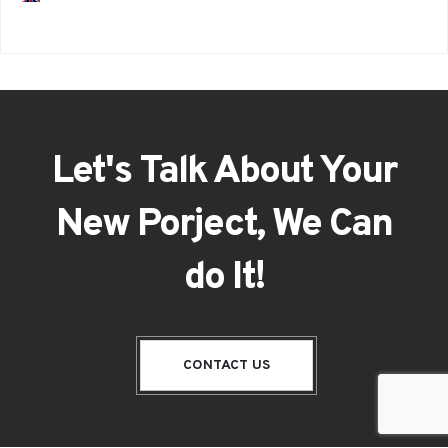
Let's Talk About Your
New Porject, We Can
do It!
CONTACT US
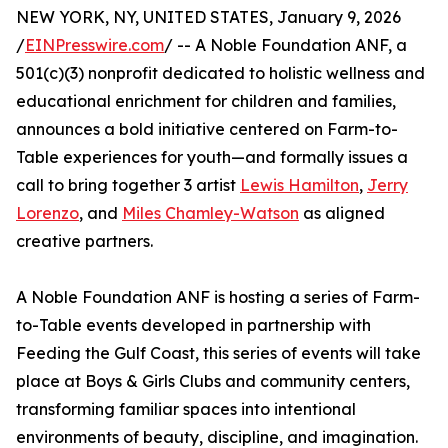
NEW YORK, NY, UNITED STATES, January 9, 2026
/
EINPresswire.com
/ -- A Noble Foundation ANF, a
501(c)(3) nonprofit dedicated to holistic wellness and
educational enrichment for children and families,
announces a bold initiative centered on Farm-to-
Table experiences for youth—and formally issues a
call to bring together 3 artist
Lewis Hamilton
,
Jerry
Lorenzo
, and
Miles Chamley-Watson
as aligned
creative partners.
A Noble Foundation ANF is hosting a series of Farm-
to-Table events developed in partnership with
Feeding the Gulf Coast, this series of events will take
place at Boys & Girls Clubs and community centers,
transforming familiar spaces into intentional
environments of beauty, discipline, and imagination.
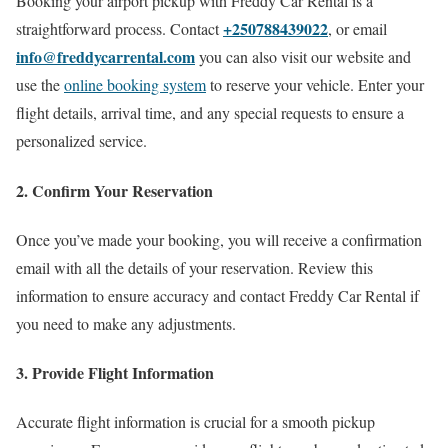
Booking your airport pickup with Freddy Car Rental is a
+250788439022
straightforward process. Contact
, or email
info@freddycarrental.com
you can also visit our website and
use the
online booking system
to reserve your vehicle. Enter your
flight details, arrival time, and any special requests to ensure a
personalized service.
2. Confirm Your Reservation
Once you’ve made your booking, you will receive a confirmation
email with all the details of your reservation. Review this
information to ensure accuracy and contact Freddy Car Rental if
you need to make any adjustments.
3. Provide Flight Information
Accurate flight information is crucial for a smooth pickup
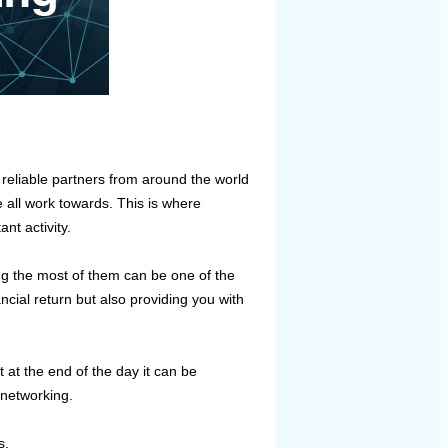
reliable partners from around the world
 all work towards. This is where
nt activity.
ing the most of them can be one of the
cial return but also providing you with
 at the end of the day it can be
 networking.
s.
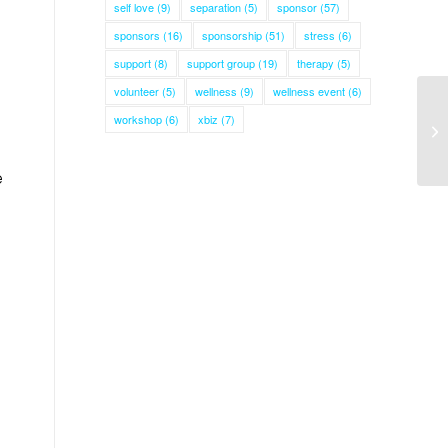
self love
(9)
separation
(5)
sponsor
(57)
sponsors
(16)
sponsorship
(51)
stress
(6)
d
support
(8)
support group
(19)
therapy
(5)
volunteer
(5)
wellness
(9)
wellness event
(6)
workshop
(6)
xbiz
(7)
e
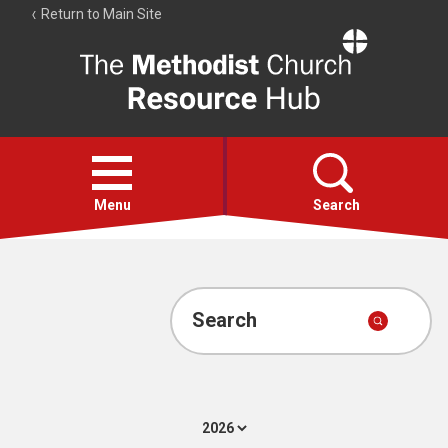
Return to Main Site
The
Resource
Hub
Open
menu
Menu
Search
Account
Collections
Search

TASK STATEMENT:
Out of the material above, gather each line where "Foundation" appears.

TASK OUTPUT:
/ -- A Noble Foundation ANF, a
A Noble Foundation ANF is hosting a series of Farm-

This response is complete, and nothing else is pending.